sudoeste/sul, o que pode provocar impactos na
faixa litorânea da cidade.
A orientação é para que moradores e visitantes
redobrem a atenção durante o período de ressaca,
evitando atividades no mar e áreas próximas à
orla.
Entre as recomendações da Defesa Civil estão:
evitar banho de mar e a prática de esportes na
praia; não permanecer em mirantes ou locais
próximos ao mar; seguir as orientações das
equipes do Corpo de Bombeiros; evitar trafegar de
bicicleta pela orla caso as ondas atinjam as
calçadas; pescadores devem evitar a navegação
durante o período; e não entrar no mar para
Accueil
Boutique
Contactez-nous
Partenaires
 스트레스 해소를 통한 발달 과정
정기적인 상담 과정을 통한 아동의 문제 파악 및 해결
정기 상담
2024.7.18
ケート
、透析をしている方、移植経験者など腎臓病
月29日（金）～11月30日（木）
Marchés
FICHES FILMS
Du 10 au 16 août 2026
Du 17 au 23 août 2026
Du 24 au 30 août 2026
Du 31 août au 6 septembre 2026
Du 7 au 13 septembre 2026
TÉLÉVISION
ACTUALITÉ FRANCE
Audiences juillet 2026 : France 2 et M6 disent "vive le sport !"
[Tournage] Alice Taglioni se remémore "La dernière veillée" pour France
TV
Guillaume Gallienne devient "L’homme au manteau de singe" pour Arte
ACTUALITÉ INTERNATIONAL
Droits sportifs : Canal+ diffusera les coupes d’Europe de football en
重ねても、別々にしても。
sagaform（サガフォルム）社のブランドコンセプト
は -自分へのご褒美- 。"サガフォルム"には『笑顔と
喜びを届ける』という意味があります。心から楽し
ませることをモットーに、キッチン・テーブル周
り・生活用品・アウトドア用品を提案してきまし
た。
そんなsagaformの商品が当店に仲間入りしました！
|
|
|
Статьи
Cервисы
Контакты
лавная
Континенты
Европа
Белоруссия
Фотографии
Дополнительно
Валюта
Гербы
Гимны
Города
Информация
┄┄┄┄┄┄
__PROBLEM__
All lines of the entries above where "para" turns up should be reported.

__FINAL ANSWER__
A orientação é para que moradores e visitantes
durante o período; e não entrar no mar para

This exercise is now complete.